__What to work on__. Exactly those lines that run from the one containing "Is there left heart atrium here?" through the last line of the entries below should be printed, and no others.

__Data__.
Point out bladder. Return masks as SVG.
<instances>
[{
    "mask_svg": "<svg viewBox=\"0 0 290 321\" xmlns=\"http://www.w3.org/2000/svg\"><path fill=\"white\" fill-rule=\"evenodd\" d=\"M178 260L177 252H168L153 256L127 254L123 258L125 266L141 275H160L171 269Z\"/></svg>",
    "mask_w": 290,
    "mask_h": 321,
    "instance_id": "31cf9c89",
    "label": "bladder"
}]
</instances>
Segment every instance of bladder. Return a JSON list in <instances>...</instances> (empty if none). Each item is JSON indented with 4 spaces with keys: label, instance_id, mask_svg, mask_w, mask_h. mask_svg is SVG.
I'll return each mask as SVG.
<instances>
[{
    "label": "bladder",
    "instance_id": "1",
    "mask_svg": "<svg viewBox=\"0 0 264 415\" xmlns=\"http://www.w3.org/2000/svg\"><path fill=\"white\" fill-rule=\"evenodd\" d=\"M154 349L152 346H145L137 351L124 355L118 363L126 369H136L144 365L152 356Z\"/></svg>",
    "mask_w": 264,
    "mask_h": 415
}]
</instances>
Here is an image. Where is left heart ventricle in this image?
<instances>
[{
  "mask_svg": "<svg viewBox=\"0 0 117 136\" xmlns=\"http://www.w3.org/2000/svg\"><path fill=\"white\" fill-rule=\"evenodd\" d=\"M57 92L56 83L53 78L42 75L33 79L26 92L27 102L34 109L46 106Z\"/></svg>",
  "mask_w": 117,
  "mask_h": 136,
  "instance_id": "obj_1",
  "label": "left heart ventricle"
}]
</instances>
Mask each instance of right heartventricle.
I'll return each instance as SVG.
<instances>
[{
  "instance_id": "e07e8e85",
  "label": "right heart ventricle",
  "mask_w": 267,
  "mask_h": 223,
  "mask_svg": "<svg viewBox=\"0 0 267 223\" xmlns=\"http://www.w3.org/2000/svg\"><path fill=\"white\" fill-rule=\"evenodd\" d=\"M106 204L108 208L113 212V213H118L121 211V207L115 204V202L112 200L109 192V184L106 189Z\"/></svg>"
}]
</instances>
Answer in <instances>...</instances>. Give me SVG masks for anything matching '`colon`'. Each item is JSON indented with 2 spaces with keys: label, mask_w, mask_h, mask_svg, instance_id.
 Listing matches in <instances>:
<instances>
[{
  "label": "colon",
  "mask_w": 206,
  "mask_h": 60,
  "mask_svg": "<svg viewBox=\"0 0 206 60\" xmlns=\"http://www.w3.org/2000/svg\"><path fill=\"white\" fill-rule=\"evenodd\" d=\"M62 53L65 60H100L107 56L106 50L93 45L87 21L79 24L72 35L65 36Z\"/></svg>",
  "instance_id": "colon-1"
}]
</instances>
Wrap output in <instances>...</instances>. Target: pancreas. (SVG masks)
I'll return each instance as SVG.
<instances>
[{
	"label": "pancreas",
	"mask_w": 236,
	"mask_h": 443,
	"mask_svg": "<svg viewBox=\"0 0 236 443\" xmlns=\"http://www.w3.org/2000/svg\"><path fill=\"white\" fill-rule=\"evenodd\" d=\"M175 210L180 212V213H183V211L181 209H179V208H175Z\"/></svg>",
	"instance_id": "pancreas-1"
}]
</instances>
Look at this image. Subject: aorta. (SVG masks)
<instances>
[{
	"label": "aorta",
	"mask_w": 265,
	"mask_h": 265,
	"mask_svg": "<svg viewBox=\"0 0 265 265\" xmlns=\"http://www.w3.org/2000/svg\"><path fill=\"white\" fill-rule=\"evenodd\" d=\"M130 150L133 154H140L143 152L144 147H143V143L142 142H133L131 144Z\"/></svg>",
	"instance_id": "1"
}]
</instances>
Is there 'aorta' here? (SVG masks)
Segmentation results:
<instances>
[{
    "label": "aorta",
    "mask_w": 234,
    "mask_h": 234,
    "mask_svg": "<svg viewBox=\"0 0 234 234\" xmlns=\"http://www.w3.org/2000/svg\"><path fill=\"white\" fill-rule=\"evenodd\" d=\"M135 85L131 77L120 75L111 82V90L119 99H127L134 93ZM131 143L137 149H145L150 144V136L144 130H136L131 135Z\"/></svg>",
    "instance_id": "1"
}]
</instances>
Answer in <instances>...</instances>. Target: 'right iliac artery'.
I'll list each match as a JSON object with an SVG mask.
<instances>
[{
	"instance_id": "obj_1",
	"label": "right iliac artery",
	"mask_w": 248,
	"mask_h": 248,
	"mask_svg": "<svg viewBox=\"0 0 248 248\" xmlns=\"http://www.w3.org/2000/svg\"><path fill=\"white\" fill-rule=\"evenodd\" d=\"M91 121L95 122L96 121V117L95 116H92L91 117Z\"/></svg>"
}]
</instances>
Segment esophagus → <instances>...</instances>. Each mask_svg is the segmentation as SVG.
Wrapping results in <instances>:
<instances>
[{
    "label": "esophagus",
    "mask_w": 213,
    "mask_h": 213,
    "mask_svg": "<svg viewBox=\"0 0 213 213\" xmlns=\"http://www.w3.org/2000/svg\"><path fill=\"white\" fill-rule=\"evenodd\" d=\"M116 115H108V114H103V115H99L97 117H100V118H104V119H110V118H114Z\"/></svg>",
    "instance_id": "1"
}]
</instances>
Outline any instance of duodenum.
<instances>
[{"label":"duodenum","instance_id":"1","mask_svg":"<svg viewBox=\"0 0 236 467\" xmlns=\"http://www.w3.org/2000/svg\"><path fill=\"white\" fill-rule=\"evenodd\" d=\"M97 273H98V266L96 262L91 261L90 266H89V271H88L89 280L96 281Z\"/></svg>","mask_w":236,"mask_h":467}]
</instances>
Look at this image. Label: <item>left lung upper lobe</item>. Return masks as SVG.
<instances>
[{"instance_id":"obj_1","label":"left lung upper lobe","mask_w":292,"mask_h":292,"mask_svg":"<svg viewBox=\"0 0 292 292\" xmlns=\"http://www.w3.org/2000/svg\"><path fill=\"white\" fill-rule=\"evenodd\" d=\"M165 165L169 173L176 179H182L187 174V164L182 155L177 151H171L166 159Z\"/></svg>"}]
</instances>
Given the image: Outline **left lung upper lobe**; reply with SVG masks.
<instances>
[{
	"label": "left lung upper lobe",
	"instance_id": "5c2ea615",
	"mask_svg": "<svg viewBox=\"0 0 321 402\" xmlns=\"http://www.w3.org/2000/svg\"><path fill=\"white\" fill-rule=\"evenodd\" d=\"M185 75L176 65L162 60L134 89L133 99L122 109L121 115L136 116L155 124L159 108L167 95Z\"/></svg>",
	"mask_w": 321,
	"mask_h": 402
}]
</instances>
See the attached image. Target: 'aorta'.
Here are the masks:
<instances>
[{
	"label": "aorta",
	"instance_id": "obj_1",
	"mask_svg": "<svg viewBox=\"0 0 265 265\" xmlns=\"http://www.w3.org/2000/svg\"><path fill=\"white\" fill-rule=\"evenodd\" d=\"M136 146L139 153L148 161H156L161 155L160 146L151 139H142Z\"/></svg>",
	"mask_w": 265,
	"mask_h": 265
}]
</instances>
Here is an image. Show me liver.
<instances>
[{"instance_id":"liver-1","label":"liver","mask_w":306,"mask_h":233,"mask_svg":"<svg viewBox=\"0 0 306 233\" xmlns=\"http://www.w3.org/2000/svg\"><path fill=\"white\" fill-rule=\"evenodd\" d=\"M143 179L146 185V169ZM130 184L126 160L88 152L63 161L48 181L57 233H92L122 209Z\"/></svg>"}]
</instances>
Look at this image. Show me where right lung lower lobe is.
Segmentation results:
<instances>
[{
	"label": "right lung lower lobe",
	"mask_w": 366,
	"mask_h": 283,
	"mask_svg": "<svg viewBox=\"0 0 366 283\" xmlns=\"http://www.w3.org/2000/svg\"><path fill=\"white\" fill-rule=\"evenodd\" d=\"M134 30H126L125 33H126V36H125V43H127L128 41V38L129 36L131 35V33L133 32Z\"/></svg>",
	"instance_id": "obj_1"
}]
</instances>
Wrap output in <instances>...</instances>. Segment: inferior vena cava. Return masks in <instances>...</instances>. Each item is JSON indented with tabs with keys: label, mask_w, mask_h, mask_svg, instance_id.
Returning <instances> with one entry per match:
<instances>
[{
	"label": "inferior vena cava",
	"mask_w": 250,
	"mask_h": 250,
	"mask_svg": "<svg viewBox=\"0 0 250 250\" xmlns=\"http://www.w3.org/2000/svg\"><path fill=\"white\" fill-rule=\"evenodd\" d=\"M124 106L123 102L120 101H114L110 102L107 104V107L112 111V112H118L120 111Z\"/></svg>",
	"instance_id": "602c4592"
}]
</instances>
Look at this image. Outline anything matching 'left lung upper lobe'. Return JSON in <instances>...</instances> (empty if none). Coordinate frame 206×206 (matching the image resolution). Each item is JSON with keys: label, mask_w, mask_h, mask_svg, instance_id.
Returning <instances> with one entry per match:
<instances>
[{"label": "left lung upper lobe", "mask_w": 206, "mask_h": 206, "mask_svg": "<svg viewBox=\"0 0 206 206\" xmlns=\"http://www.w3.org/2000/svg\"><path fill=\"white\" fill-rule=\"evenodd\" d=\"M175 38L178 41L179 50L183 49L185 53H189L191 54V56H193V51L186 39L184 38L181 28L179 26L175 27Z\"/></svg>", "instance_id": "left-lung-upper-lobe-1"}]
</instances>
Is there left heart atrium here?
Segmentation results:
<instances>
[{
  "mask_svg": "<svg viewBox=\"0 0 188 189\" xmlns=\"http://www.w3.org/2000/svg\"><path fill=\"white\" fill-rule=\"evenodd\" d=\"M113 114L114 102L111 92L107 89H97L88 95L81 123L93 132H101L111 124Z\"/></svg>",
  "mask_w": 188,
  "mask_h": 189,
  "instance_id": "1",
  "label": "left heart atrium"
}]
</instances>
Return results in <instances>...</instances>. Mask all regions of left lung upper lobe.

__Solved problem__.
Is there left heart atrium here?
Segmentation results:
<instances>
[{
  "mask_svg": "<svg viewBox=\"0 0 188 189\" xmlns=\"http://www.w3.org/2000/svg\"><path fill=\"white\" fill-rule=\"evenodd\" d=\"M113 114L114 102L111 92L107 89H97L88 95L81 123L93 132H101L111 124Z\"/></svg>",
  "mask_w": 188,
  "mask_h": 189,
  "instance_id": "1",
  "label": "left heart atrium"
}]
</instances>
Return results in <instances>...</instances>. Mask all regions of left lung upper lobe.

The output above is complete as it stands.